**ASSIGNMENT**
In the material below, the required lines run from the one containing "loi du talion" through the one containing "dictatoriaux, de la". Copy those lines exactly, ends included, and nothing else.
[Opening DATA FOR PROCESSING section]
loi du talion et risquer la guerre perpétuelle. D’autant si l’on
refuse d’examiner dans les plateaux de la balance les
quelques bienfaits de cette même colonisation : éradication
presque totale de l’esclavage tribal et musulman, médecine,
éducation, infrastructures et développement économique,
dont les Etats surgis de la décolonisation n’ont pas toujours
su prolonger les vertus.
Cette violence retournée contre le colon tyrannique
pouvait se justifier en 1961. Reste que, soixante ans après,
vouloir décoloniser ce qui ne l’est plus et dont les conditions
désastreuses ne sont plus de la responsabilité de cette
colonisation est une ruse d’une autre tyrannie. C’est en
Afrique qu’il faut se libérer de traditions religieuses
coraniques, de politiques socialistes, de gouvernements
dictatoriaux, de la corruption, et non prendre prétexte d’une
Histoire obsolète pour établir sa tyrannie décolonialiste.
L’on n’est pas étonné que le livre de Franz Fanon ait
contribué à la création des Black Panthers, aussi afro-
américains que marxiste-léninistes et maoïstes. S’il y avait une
[Closing DATA FOR PROCESSING section]
[Opening DATA FOR PROCESSING section]
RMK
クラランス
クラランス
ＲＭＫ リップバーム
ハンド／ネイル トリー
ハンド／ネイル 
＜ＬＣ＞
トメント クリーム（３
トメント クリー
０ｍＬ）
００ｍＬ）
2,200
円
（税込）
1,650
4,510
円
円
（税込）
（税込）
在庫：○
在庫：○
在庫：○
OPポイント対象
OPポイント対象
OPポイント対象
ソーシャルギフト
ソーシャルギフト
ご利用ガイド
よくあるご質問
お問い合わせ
[Closing DATA FOR PROCESSING section]
**ANSWER FOR THIS EXERCISE**
loi du talion et risquer la guerre perpétuelle. D’autant si l’on
refuse d’examiner dans les plateaux de la balance les
quelques bienfaits de cette même colonisation : éradication
presque totale de l’esclavage tribal et musulman, médecine,
éducation, infrastructures et développement économique,
dont les Etats surgis de la décolonisation n’ont pas toujours
su prolonger les vertus.
Cette violence retournée contre le colon tyrannique
pouvait se justifier en 1961. Reste que, soixante ans après,
vouloir décoloniser ce qui ne l’est plus et dont les conditions
désastreuses ne sont plus de la responsabilité de cette
colonisation est une ruse d’une autre tyrannie. C’est en
Afrique qu’il faut se libérer de traditions religieuses
coraniques, de politiques socialistes, de gouvernements
dictatoriaux, de la corruption, et non prendre prétexte d’une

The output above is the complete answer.